Durante tutta la vita ho sempre dovuto fare i conti con la mia natura filo-anarcoide. Non è mai stata una scelta e nemmeno un percorso pilotato da manipolazioni esterne: fa parte di me. Per questo ho dovuto ben presto abituarmi alle critiche, anche feroci, che mi venivano rivolte. Talvolta mi sono sentito isolato, emarginato, odiato. Solo ed esclusivamente per ciò che sono; per ciò che penso.

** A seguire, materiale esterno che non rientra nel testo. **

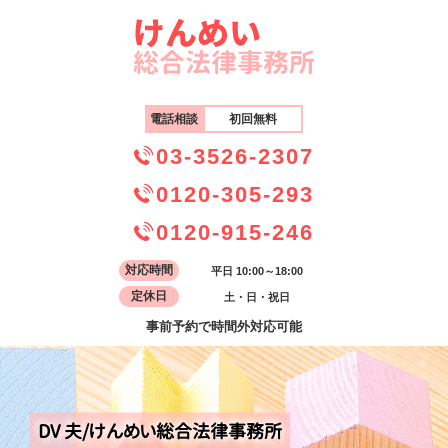
電話相談
初回無料
03-3526-2307
0120-305-293
0120-915-246
対応時間
平日 10:00～18:00
定休日
土・日・祝日
事前予約で時間外対応可能
DV 夫/けんめい総合法律事務所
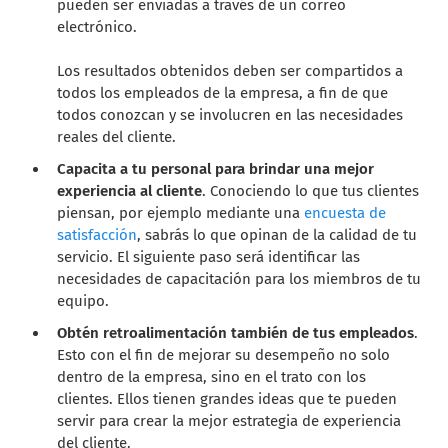
pueden ser enviadas a través de un correo
electrónico.
Los resultados obtenidos deben ser compartidos a
todos los empleados de la empresa, a fin de que
todos conozcan y se involucren en las necesidades
reales del cliente.
Capacita a tu personal para brindar una mejor
experiencia al cliente
. Conociendo lo que tus clientes
piensan, por ejemplo mediante una
encuesta de
satisfacción
, sabrás lo que opinan de la calidad de tu
servicio. El siguiente paso será identificar las
necesidades de capacitación para los miembros de tu
equipo.
Obtén retroalimentación también de tus empleados
.
Esto con el fin de mejorar su desempeño no solo
dentro de la empresa, sino en el trato con los
clientes. Ellos tienen grandes ideas que te pueden
servir para crear la mejor estrategia de experiencia
del cliente.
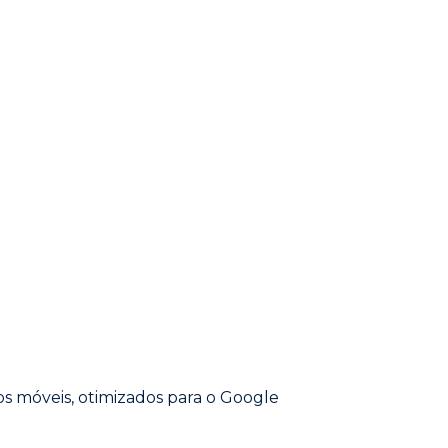
vos móveis, otimizados para o Google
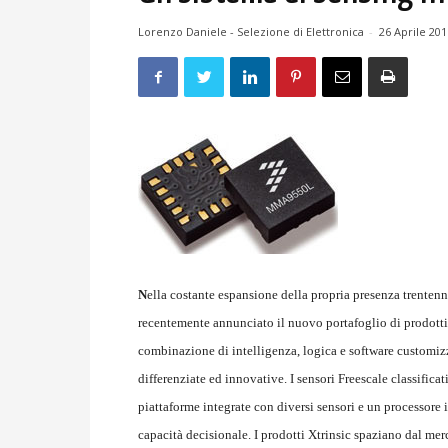
Lorenzo Daniele - Selezione di Elettronica
-
26 Aprile 201
N
ella costante espansione della propria presenza trenten
recentemente annunciato il nuovo portafoglio di prodott
combinazione di intelligenza, logica e software customizz
differenziate ed innovative. I sensori Freescale classifica
piattaforme integrate con diversi sensori e un processore
capacità decisionale. I prodotti Xtrinsic spaziano dal me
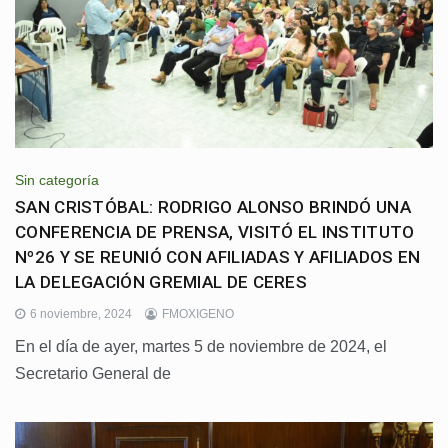
Sin categoría
SAN CRISTÓBAL: RODRIGO ALONSO BRINDÓ UNA
CONFERENCIA DE PRENSA, VISITÓ EL INSTITUTO
Nº26 Y SE REUNIÓ CON AFILIADAS Y AFILIADOS EN
LA DELEGACIÓN GREMIAL DE CERES
6 noviembre, 2024
FMOXIGENO
En el día de ayer, martes 5 de noviembre de 2024, el
Secretario General de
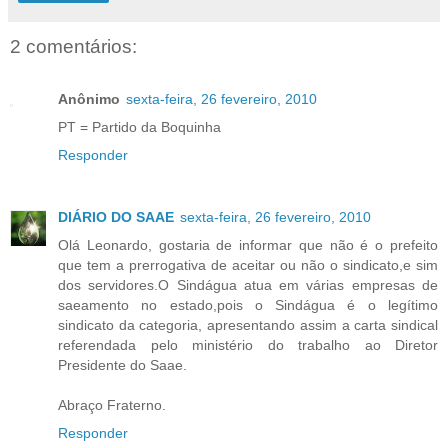
2 comentários:
Anônimo
sexta-feira, 26 fevereiro, 2010
PT = Partido da Boquinha
Responder
DIÁRIO DO SAAE
sexta-feira, 26 fevereiro, 2010
Olá Leonardo, gostaria de informar que não é o prefeito
que tem a prerrogativa de aceitar ou não o sindicato,e sim
dos servidores.O Sindágua atua em várias empresas de
saeamento no estado,pois o Sindágua é o legítimo
sindicato da categoria, apresentando assim a carta sindical
referendada pelo ministério do trabalho ao Diretor
Presidente do Saae.
Abraço Fraterno.
Responder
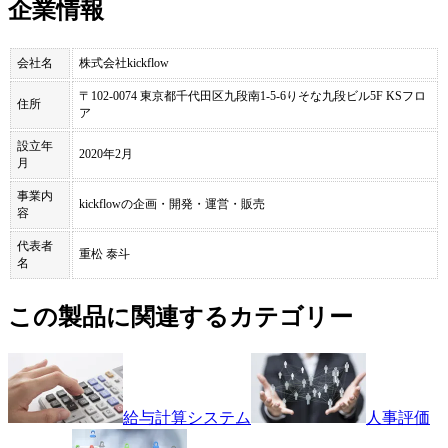
企業情報
会社名
株式会社kickflow
〒102-0074 東京都千代田区九段南1-5-6りそな九段ビル5F KSフロ
住所
ア
設立年
2020年2月
月
事業内
kickflowの企画・開発・運営・販売
容
代表者
重松 泰斗
名
この製品に関連するカテゴリー
給与計算システム
人事評価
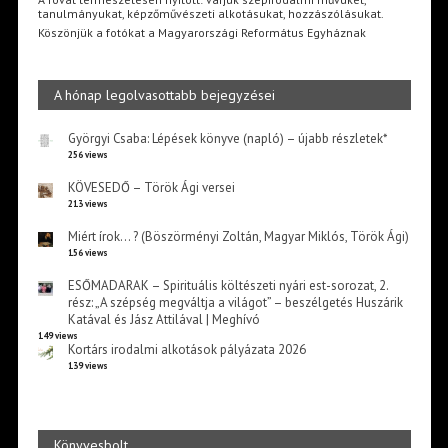
tanulmányukat, képzőművészeti alkotásukat, hozzászólásukat.
Köszönjük a fotókat a Magyarországi Református Egyháznak
A hónap legolvasottabb bejegyzései
Györgyi Csaba: Lépések könyve (napló) – újabb részletek*
256 views
KÖVESEDŐ – Török Ági versei
213 views
Miért írok… ? (Böszörményi Zoltán, Magyar Miklós, Török Ági)
156 views
ESŐMADARAK – Spirituális költészeti nyári est-sorozat, 2.
rész: „A szépség megváltja a világot” – beszélgetés Huszárik
Katával és Jász Attilával | Meghívó
149 views
Kortárs irodalmi alkotások pályázata 2026
139 views
Könyvesbolt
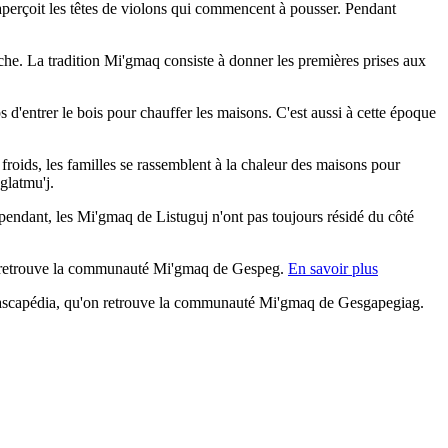
aperçoit les têtes de violons qui commencent à pousser. Pendant
pêche. La tradition Mi'gmaq consiste à donner les premières prises aux
 d'entrer le bois pour chauffer les maisons. C'est aussi à cette époque
s froids, les familles se rassemblent à la chaleur des maisons pour
glatmu'j.
pendant, les Mi'gmaq de Listuguj n'ont pas toujours résidé du côté
, on retrouve la communauté Mi'gmaq de Gespeg.
En savoir plus
 Cascapédia, qu'on retrouve la communauté Mi'gmaq de Gesgapegiag.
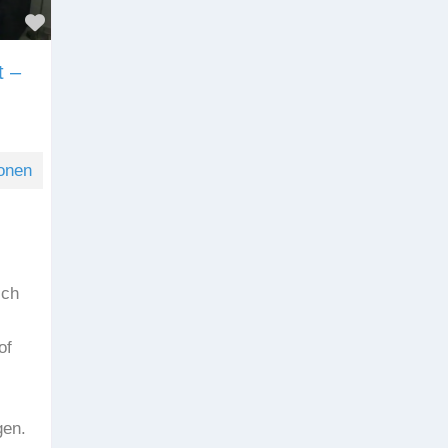
Favorit
t –
onen
sch
of
gen.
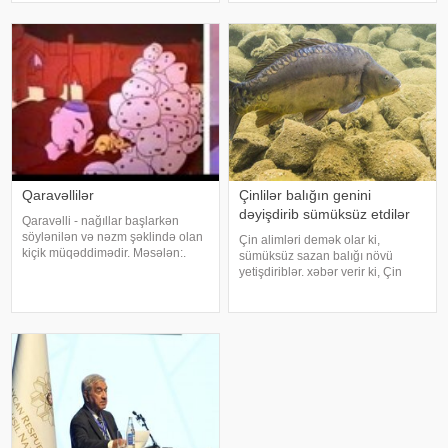
qərarlar qəbul olunub. Belə ki,
Media ilə iş və Rəqəmsal
qərarlara əsasən, filologiya
kommunikasiya, qurum və
elmləri doktor
tərəfdaşlarla iş sektorları yaradılıb
Qaravəllilər
Çinlilər balığın genini
dəyişdirib sümüksüz etdilər
Qaravəlli - nağıllar başlarkən
söylənilən və nəzm şəklində olan
Çin alimləri demək olar ki,
kiçik müqəddimədir. Məsələn:.
sümüksüz sazan balığı növü
Hamam, hamam içində,. Xəlbir
yetişdiriblər. xəbər verir ki, Çin
saman içində. Dəvə dəlləklik
Elmlər Akademiyasının
eylər. Köhnə hamam içində.
tədqiqatçıları gen redaktəsi
Qarışqa şıllaq atdı,. Dəvənin budu
texnologiyasından istifadə edərək
batdı
sazan balığında çoxsaylı xırda
sümükləri arada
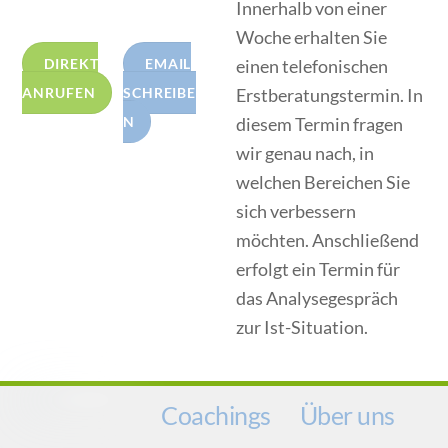
Innerhalb von einer
Woche erhalten Sie
einen telefonischen
DIREKT
EMAIL
Erstberatungstermin. In
ANRUFEN
SCHREIBE
diesem Termin fragen
N
wir genau nach, in
welchen Bereichen Sie
sich verbessern
möchten. Anschließend
erfolgt ein Termin für
das Analysegespräch
zur Ist-Situation.
Coachings
Über uns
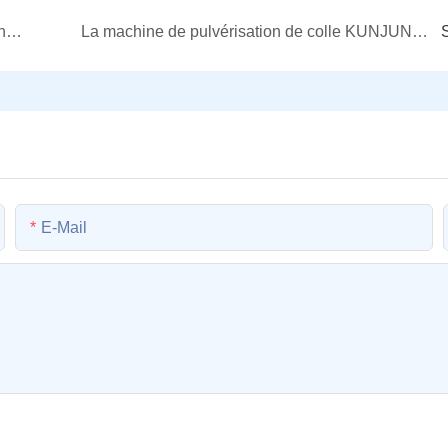
Spain Customers learn how to operate Nonwoven Wipe Printing & Folding & Cutting Machine.
La machine de pulvérisation de colle KUNJUN pour masques faciaux anti-éclaboussures et visières de sécurité pour blouses chirurgicales orthopédiques a passé avec succès les strictes normes d&#39;occupation du Japon !
E-Mail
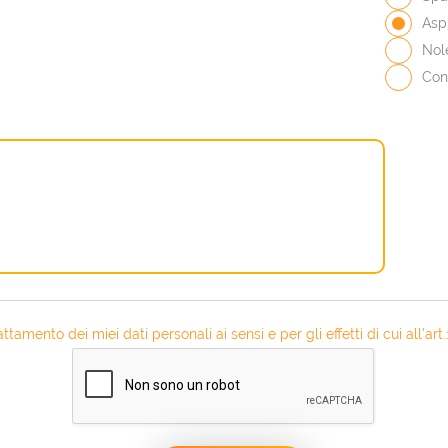
Aspi
Nol
Con
attamento dei miei dati personali ai sensi e per gli effetti di cui all'a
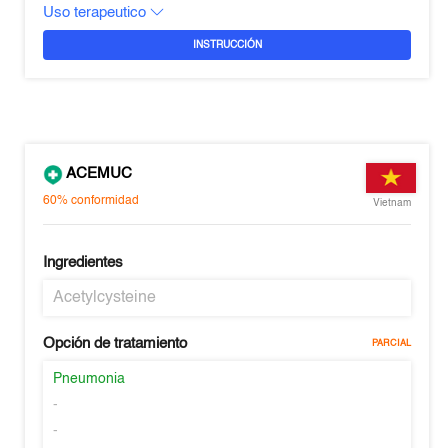
Uso terapeutico
INSTRUCCIÓN
ACEMUC
60%
conformidad
Vietnam
Ingredientes
Acetylcysteine
Opción de tratamiento
PARCIAL
Pneumonia
-
-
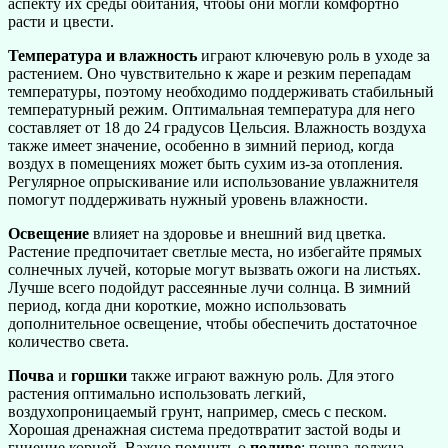
аспекту их среды обитания, чтобы они могли комфортно
расти и цвести.
Температура и влажность
играют ключевую роль в уходе за
растением. Оно чувствительно к жаре и резким перепадам
температуры, поэтому необходимо поддерживать стабильный
температурный режим. Оптимальная температура для него
составляет от 18 до 24 градусов Цельсия. Влажность воздуха
также имеет значение, особенно в зимний период, когда
воздух в помещениях может быть сухим из-за отопления.
Регулярное опрыскивание или использование увлажнителя
помогут поддерживать нужный уровень влажности.
Освещение
влияет на здоровье и внешний вид цветка.
Растение предпочитает светлые места, но избегайте прямых
солнечных лучей, которые могут вызвать ожоги на листьях.
Лучше всего подойдут рассеянные лучи солнца. В зимний
период, когда дни короткие, можно использовать
дополнительное освещение, чтобы обеспечить достаточное
количество света.
Почва
и
горшки
также играют важную роль. Для этого
растения оптимально использовать легкий,
воздухопроницаемый грунт, например, смесь с песком.
Хорошая дренажная система предотвратит застой воды и
гниение корней. Важно помнить о
поливе
: почва должна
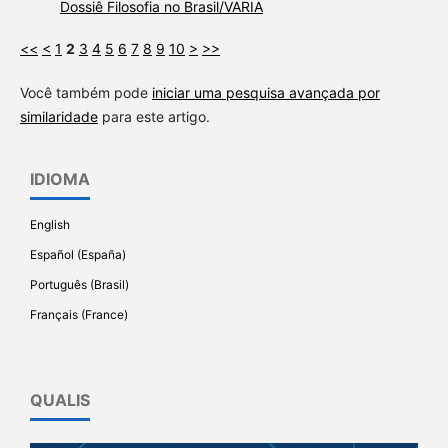
Dossiê Filosofia no Brasil/VARIA
<<
<
1
2
3
4
5
6
7
8
9
10
>
>>
Você também pode
iniciar uma pesquisa avançada por
similaridade
para este artigo.
IDIOMA
English
Español (España)
Português (Brasil)
Français (France)
QUALIS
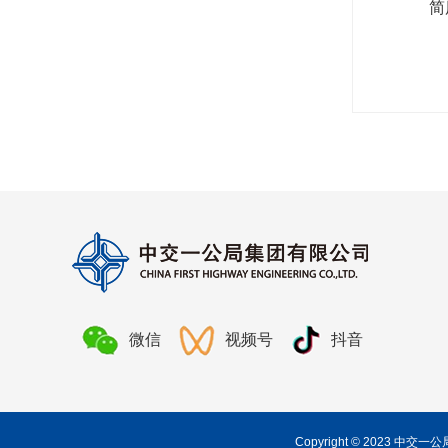
简
微信
视频号
抖音
Copyright © 2023 中交一公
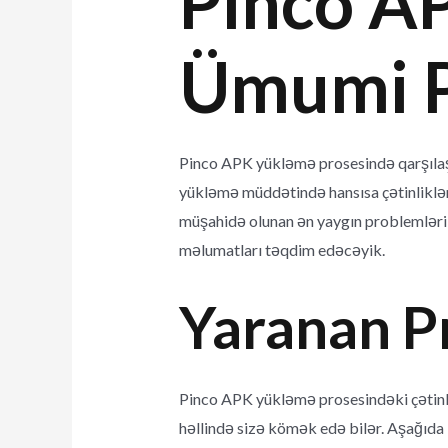
Pinco A
Ümumi P
Pinco APK yükləmə prosesində qarşılaşa
yükləmə müddətində hansısa çətinliklərl
müşahidə olunan ən yaygın problemləri, o
məlumatları təqdim edəcəyik.
Yaranan P
Pinco APK yükləmə prosesindəki çətinli
həllində sizə kömək edə bilər. Aşağıda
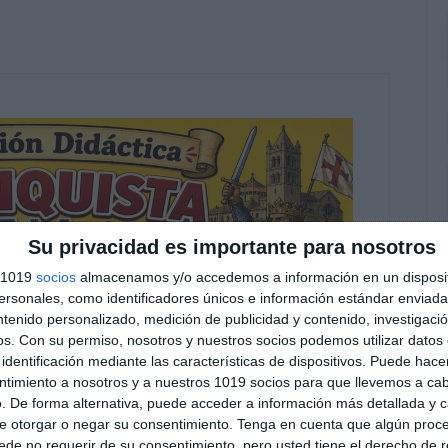
Su privacidad es importante para nosotros
s 1019
socios
almacenamos y/o accedemos a información en un disposit
sonales, como identificadores únicos e información estándar enviada 
ntenido personalizado, medición de publicidad y contenido, investigaci
os.
Con su permiso, nosotros y nuestros socios podemos utilizar datos 
identificación mediante las características de dispositivos. Puede hacer
ntimiento a nosotros y a nuestros 1019 socios para que llevemos a ca
. De forma alternativa, puede acceder a información más detallada y 
e otorgar o negar su consentimiento.
Tenga en cuenta que algún proc
de no requerir de su consentimiento, pero usted tiene el derecho de r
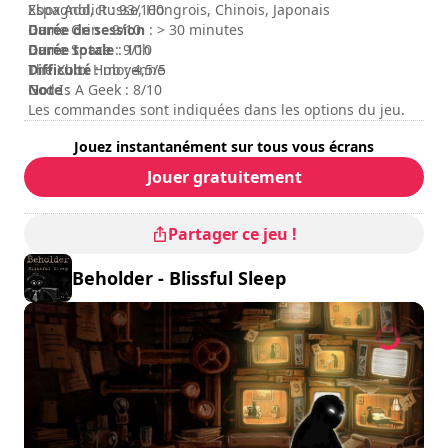
Espagnol, Russe, Hongrois, Chinois, Japonais
Xbox Addict : 93/100
Durée de session
Game Grin : 9/10
: > 30 minutes
Durée totale
Game Space : 9/10
: 10h
Difficulté
The Xbox Hub : 4,5/5
: moyenne
Note
God Is A Geek : 8/10
:
Les commandes sont indiquées dans les options du jeu.
Jouez instantanément sur tous vous écrans
Jouer gratuitement
Partager ce jeu !
Beholder - Blissful Sleep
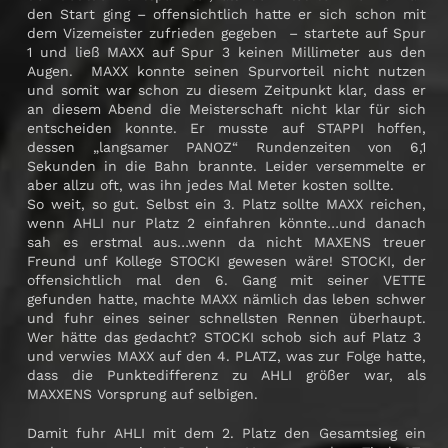
den Start ging – offensichtlich hatte er sich schon mit
dem Vizemeister zufrieden gegeben – startete auf Spur
1 und ließ MAXX auf Spur 3 keinen Millimeter aus den
Augen. MAXX konnte seinen Spurvorteil nicht nutzen
und somit war schon zu diesem Zeitpunkt klar, dass er
an diesem Abend die Meisterschaft nicht klar für sich
entscheiden konnte. Er musste auf STAPPI hoffen,
dessen „langsamer PANOZ“ Rundenzeiten von 6,1
Sekunden in die Bahn brannte. Leider versemmelte er
aber allzu oft, was ihn jedes Mal Meter kosten sollte.
So weit, so gut. Selbst ein 3. Platz sollte MAXX reichen,
wenn AHLI nur Platz 2 einfahren könnte…und danach
sah es erstmal aus…wenn da nicht MAXENS treuer
Freund unf Kollege STOCKI gewesen wäre! STOCKI, der
offensichtlich mal den 6. Gang mit seiner VETTE
gefunden hatte, machte MAXX nämlich das leben schwer
und fuhr eines seiner schnellsten Rennen überhaupt.
Wer hätte das gedacht? STOCKI schob sich auf Platz 3
und verwies MAXX auf den 4. PLATZ, was zur Folge hatte,
dass die Punktedifferenz zu AHLI größer war, als
MAXXENS Vorsprung auf selbigen.
Damit fuhr AHLI mit dem 2. Platz den Gesamtsieg ein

Fate attenzione, l’autentico “anarco-intellettuale”, come qualcuno potrebbe definirmi, è capace innanzitutto di capire la differenza fra necessità e costrizione; fra autenticità e manipolazione; soprattutto però, è capace di cogliere al volo l’aporia ineluttabile che si mostra quando qualcuno si auto-impone la regola di non avere regole.

Ho lavorato moltissimo, innanzitutto su me stesso, al fine di comprendere gli schemi sociologici che fanno muovere il mondo e che guidano le azioni umane; la comprensione avrebbe potuto aiutarmi a capire innanzitutto gli schemi celati dietro i miei stessi comportamenti. Ma comprendere, comprendere per davvero, è un fardello molto duro da sopportare.

La sincerità brutale, che è la naturale conseguenza, travolge tutti quelli che ti sono intorno, tutti quelli che vivono di apparenze, di comode costruzioni mentali, di salvagenti psichici legati col fil di ferro alla corteccia cerebrale. Ma l’efferata violenza della verità finisce per travolgere soprattutto te stesso. Eppure, la sincerità che salva il mondo e che porta alla verità originaria, al di là di tutto, ti lascia un senso di profonda pace nel cuore; la stessa sensazione di appagamento che si prova nella fase di riposo che segue un esasperante sforzo prolungato. Ancora una volta un processo biologico del cervello. Alla fine, tutto, si riduce sempre e solo a questo.